▸ ACTIVITY
Could you restate word for word only the lines below from the one holding "Actions ARVALIS" to the one holding "Cookie Settings", inclusive, and leave out the pictures?

Saved entries
################
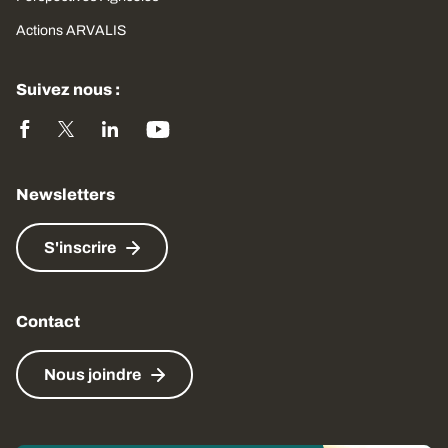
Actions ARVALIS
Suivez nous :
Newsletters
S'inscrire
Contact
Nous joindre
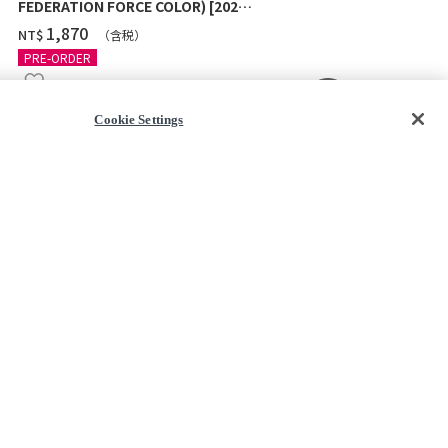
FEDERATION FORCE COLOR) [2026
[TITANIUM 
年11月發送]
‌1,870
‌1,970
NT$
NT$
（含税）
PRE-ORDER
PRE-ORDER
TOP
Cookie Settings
################
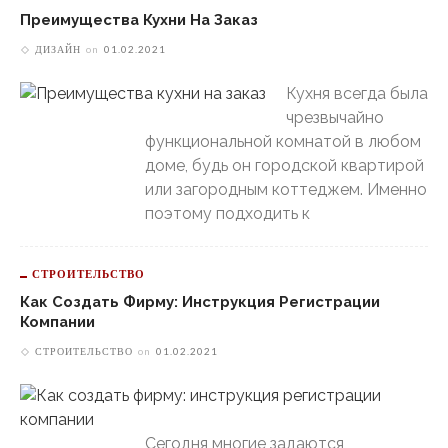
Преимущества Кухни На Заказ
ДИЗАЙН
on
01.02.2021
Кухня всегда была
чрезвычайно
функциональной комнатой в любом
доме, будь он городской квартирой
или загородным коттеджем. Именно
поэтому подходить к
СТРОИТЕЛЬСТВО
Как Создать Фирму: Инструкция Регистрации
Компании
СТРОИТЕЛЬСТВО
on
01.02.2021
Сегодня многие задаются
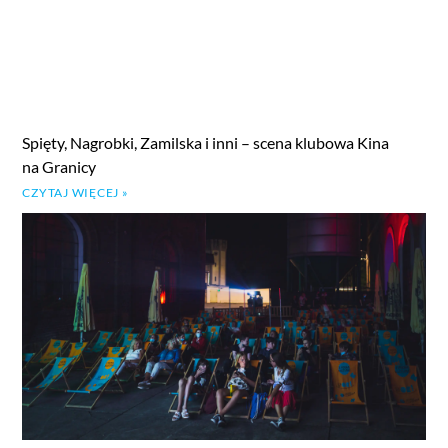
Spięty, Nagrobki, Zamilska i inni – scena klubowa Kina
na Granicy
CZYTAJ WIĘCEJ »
################
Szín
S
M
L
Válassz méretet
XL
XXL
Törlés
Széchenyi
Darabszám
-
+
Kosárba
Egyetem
################
▸ SOLUTION
Actions ARVALIS
Suivez nous :
Newsletters
S'inscrire
Contact
Nous joindre
FEDERATION FORCE COLOR) [2026
[TITANIUM 
年11月發送]
‌1,870
‌1,970
NT$
NT$
（含税）
PRE-ORDER
PRE-ORDER
TOP
Cookie Settings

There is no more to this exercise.